Thariq menjelaskan Tim Physicoo dalam kompetisi kali ini mengajukan judul “Diesel Carbon Capture (DCC): A Pragmatic Compromise between Carbon Emission and Energy Demand Growth in a Common-Used Diesel Power Plant from PostCombustion Gas”. Paper dibuat dengan mengangkat persoalan seputar pembangkit listrik berbahan bakar fosil yang saat ini menghasilkan karbon dalam jumlah besar berupa emisi dioksida ke atmosfer.
Sasa Aulia menambahkan lebih dari 12 miliar ton CO2 dihasilkan pembangkit listrik berbahan fosil setiap tahunnya. Hal tersebut diyakini menjadi penyebab utama perubahan iklim. Mengutip data Badan Energi Internasional diperkirakan produksi listrik dari bahan bakar fosil akan meningkat sekitar 30 persen pada tahun 2035.
Kenaikan tersebut pastinya akan berdampak menghasilkan CO2 lebih banyak. Untuk mengatasi masalah tersebut diperlukan sebuah inovasi teknologi guna mengurangi emisi CO2 dan penggunaan teknologi hijau di pembangkit listrik fosil.
“Oleh karena itu, kami mengusulkan sistem inovasi bernama Diesel Carbon Capture (DCC). Sistem ini menggunakan mesin diesel sebagai penghasil utama CO2. CO2 kemudian dikumpulkan dan diproses melalui banyak cara seperti mengompresi, memadatkan, dan memurnikan untuk mendapatkan konsentrasi CO2 yang diinginkan,” jelasnya.
CO2 kemudian diangkut ke sejumlah aplikasi sebagai injektor cairan EOR, dan Injektor DGR. Metode ini tentunya dapat mengurangi total emisi CO2 pada pembangkit listrik 4MW hingga 9.224 metrik ton CO2 (90 persen Emisi CO2).
“Kami mengusulkan turbin pemulihan panas sekunder untuk memaksimalkan efisiensi proses pendinginan”, terangnya.
Salsa menuturkan Unit Penyerapan CO2 akan dibagi menjadi 3 tahapan. Tahapan tersebut yaitu dengan mencampurkan gas hasil pembakaran dengan KOH pekat menjadi membentuk K2O3 dengan H2O sebagai produk sampingan.
Kemudian membuat reaksi K2O3 dengan Ca(OH)2 hingga terbentuk KOH dan CaCO3. Dengan menerapkan teknologi ini diharapkan berdampak pada kekurangan 14 persen dan 30-70 persen kenaikan harga listrik.
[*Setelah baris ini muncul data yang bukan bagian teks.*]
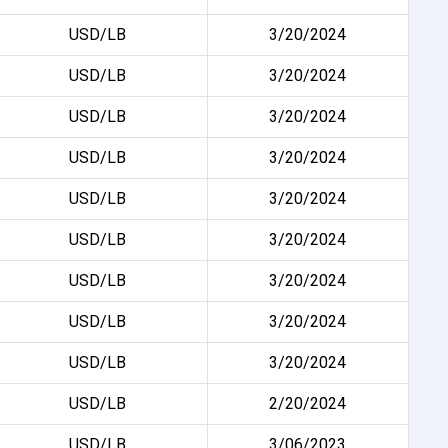
USD/LB
3/20/2024
USD/LB
3/20/2024
USD/LB
3/20/2024
USD/LB
3/20/2024
USD/LB
3/20/2024
USD/LB
3/20/2024
USD/LB
3/20/2024
USD/LB
3/20/2024
USD/LB
3/20/2024
USD/LB
2/20/2024
USD/LB
3/06/2023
Dengan Proses EOR, ini maka jumlah minyak yang diperoleh kembali diperkirakan antara 18 – 55 persen dari OOIP.
“Karenanya DCC layak untuk diterapkan dengan nilai NPV positif dan IRR lebih dari 10 persen. Dengan demikian, DCC bisa diterapkan untuk menciptakan teknologi hijau yang dapat mencapai target SGDs di poin 7 dan 12, sekaligus mampu mendemonstrasikan kegiatan pada CCS pasca-pembakaran,” urainya.
Khorunnasi Rudin menambahkan dengan pengajuan karya ini diharapkan menjadi pertimbangan bagi pemerintah serta industri minyak dan gas untuk mengembangkan green technology pada conventional resources. Selain itu, inovasi ini tentunya dapat membantu mewujudkan SDGs tahun 2030, yaitu pada poin poin 7 (energi bersih dan terjangkau), dan poin 12 (konsumsi dan produksi yang bertanggung jawab).
“Ini mestinya sesuai target sasaran yang diharapkan, bahwa melalui pengajuan inovasi ini dapat memberikan manfaat keberlanjutan bagi kehidupan serta ekonomi di Indonesia,” ungkapnya.